According to the U.S. National Highway Traffic Safety Administration (NHTSA), there have been hundreds of complaints regarding the functionality of the Sonata’s seat belts, and official documents from Hyundai show well over 700 complaints and over 20,000 warranty claims to have been reported, all relating to the buckles on the front seats.

As of Friday, December 5, the NHTSA has closed its investigation, which analyzed data from almost 400,000 Hyundai Sonatas, with models ranging from 2006 to 2008.

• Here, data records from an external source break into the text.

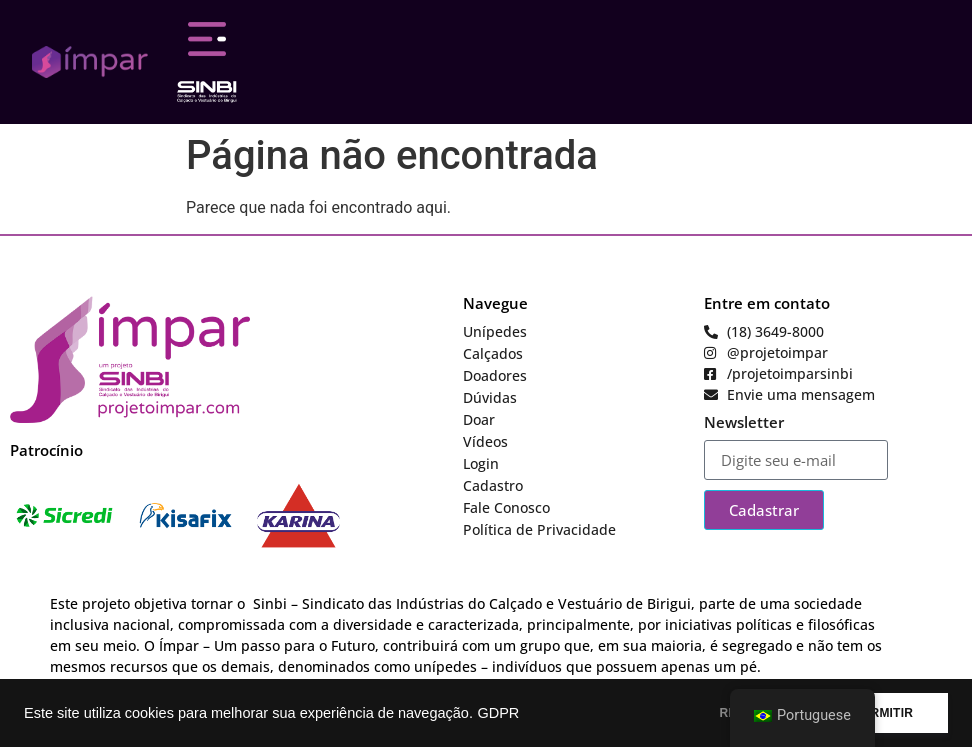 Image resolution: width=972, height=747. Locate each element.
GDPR (498, 713)
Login (481, 463)
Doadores (495, 375)
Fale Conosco (506, 507)
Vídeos (485, 441)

The conclusion of the investigation has reportedly resulted in a mandatory agreement between Hyundai and the NHTSA, wherein Hyundai will extend the seat belt warranties of any Sonata models from 2006 to 2008 for an additional 15 years, or until the car has reached 250,000 miles (whichever occurs first).

The malfunctioning piece of the buckle appears to be the seat belt pretensioner, which makes sure that drivers and passengers are restrained by the seat belt in the event of a crash, by means of tightening the belt when the device detects a sudden movement in the car.

According to a report by the Detroit News, both Hyundai and the NHTSA have noted that the drivers filing reports had noted increased resistance of the seat belt pretensioner in their vehicles, and although drivers are encouraged to have their seat belts replaced if they feel unsafe, it’s very unlikely that increased resistance of the seat belt would cause complete failure of the restraining function.

In other words, Hyunadi Sonata owners shouldn’t disregard the importance of their seat belts just yet, and shouldn’t ignore the fact that drivers and front seat passengers not wearing seat belts account for well over 50% of all fatal car crash injuries.

Unlike the recent Takata airbag fiasco, in which drivers and passengers were at risk of being showered with shards of glass upon deployment of the airbags, the seat belt issue in Sonata vehicles appears to be more of an inconvenience than a safety issue. And with Hyundai’s increased warranty on its seat belts, if the malfunctioning pretensioner does cause the entire buckle to break, owners have increased assurance that they’ll be able to replace the seat belt at no cost.